__Task instructions__: Output the listing word for word, minus images.

__Working data__:

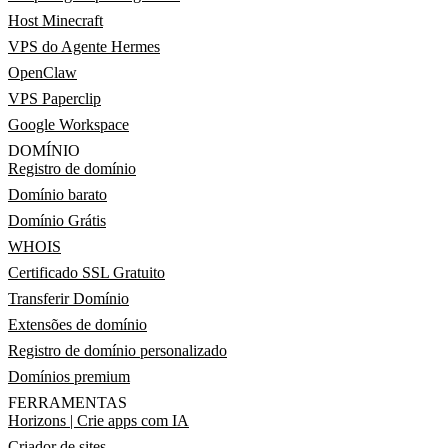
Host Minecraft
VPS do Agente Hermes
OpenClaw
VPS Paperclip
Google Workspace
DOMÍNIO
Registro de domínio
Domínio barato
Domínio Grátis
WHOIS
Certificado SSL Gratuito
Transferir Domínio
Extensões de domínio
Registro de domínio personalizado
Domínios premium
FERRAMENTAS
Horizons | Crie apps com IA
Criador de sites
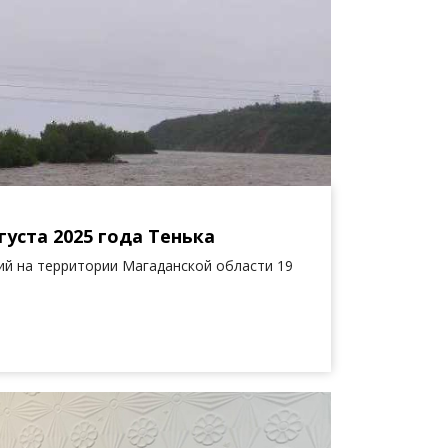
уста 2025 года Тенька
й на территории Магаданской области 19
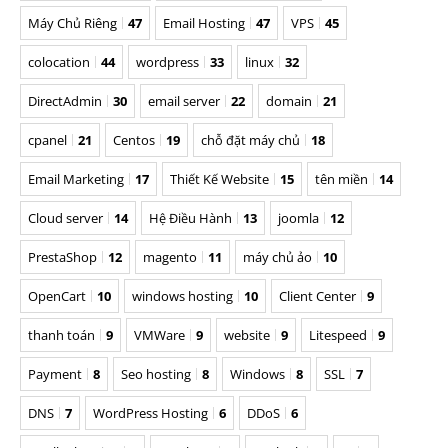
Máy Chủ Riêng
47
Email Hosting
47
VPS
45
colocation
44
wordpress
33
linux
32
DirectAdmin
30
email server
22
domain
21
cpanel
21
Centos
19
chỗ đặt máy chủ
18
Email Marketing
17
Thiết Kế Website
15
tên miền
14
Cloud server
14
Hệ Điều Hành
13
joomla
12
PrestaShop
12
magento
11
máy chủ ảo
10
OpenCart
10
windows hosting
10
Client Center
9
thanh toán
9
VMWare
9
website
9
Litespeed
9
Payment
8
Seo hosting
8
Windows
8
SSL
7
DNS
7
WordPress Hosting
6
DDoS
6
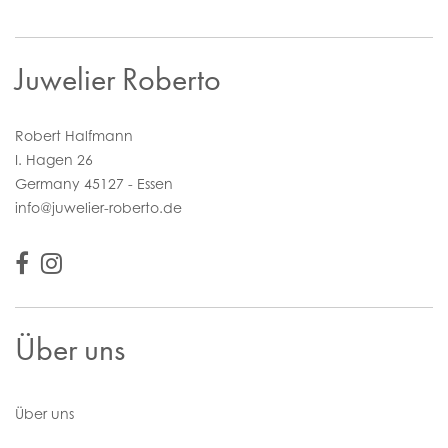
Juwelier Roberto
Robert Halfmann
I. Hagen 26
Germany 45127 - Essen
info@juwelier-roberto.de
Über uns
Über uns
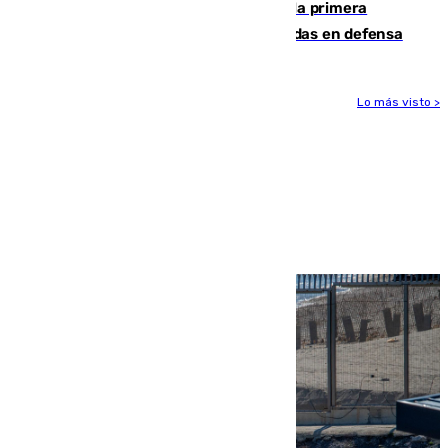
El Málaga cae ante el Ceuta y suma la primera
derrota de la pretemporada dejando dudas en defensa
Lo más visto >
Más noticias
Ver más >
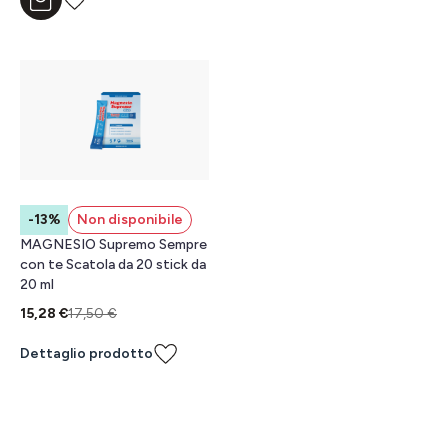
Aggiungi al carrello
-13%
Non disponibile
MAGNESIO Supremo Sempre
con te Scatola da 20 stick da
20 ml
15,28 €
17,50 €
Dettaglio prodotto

__Answer space__:
Host Minecraft
VPS do Agente Hermes
OpenClaw
VPS Paperclip
Google Workspace
DOMÍNIO
Registro de domínio
Domínio barato
Domínio Grátis
WHOIS
Certificado SSL Gratuito
Transferir Domínio
Extensões de domínio
Registro de domínio personalizado
Domínios premium
FERRAMENTAS
Horizons | Crie apps com IA
Criador de sites
уста 2025 года Тенька
й на территории Магаданской области 19
Máy Chủ Riêng
47
Email Hosting
47
VPS
45
colocation
44
wordpress
33
linux
32
DirectAdmin
30
email server
22
domain
21
cpanel
21
Centos
19
chỗ đặt máy chủ
18
Email Marketing
17
Thiết Kế Website
15
tên miền
14
Cloud server
14
Hệ Điều Hành
13
joomla
12
PrestaShop
12
magento
11
máy chủ ảo
10
OpenCart
10
windows hosting
10
Client Center
9
thanh toán
9
VMWare
9
website
9
Litespeed
9
Payment
8
Seo hosting
8
Windows
8
SSL
7
DNS
7
WordPress Hosting
6
DDoS
6
Juwelier Roberto
Robert Halfmann
I. Hagen 26
Germany 45127 - Essen
info@juwelier-roberto.de
Über uns
Über uns
El Málaga cae ante el Ceuta y suma la primera
derrota de la pretemporada dejando dudas en defensa
Lo más visto >
Más noticias
Ver más >
Aggiungi al carrello
-13%
Non disponibile
MAGNESIO Supremo Sempre
con te Scatola da 20 stick da
20 ml
15,28 €
17,50 €
Dettaglio prodotto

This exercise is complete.